WHAT YOU WILL DO: Of the material below, the lines to be retyped are those from the line containing "The Flower Show (1318, 82)" through the line containing "Join (1017, 23)", inclusive; reproduce them exactly.

INFORMATION GIVEN:
—————
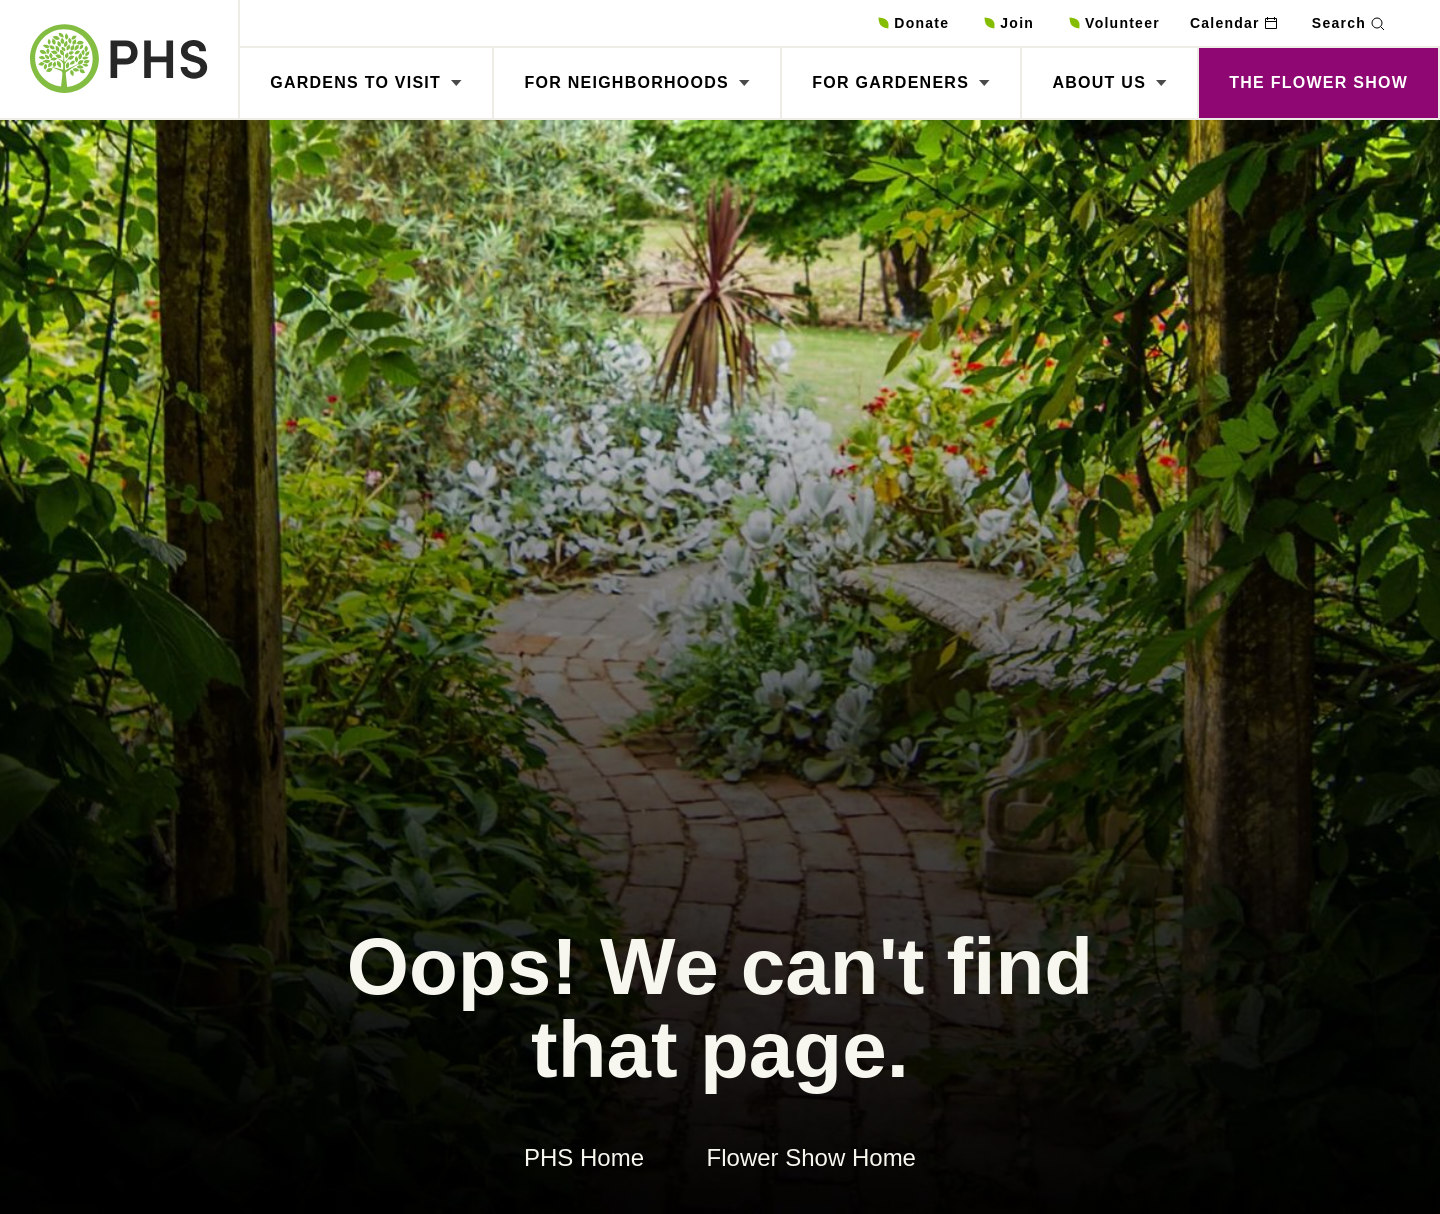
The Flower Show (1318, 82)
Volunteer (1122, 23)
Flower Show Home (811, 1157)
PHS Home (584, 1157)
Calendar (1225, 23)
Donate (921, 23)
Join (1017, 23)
—————
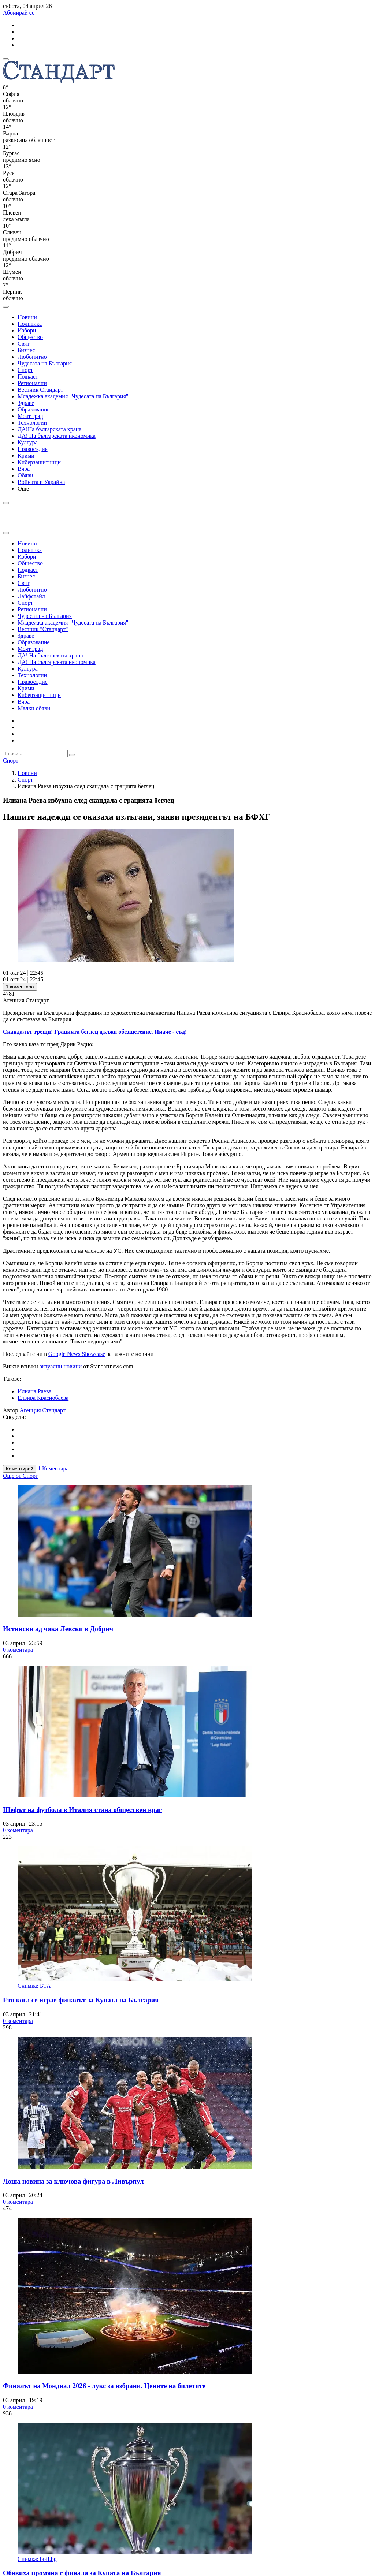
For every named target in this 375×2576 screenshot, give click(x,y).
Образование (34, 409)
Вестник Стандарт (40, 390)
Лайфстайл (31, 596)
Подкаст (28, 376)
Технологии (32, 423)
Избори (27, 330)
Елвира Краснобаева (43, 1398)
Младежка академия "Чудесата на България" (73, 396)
—————
EXERCISE RESPONSE:
The Flower Show (1318, 82)
Volunteer (1122, 23)
Flower Show Home (811, 1157)
PHS Home (584, 1157)
Calendar (1225, 23)
Donate (921, 23)
Join (1017, 23)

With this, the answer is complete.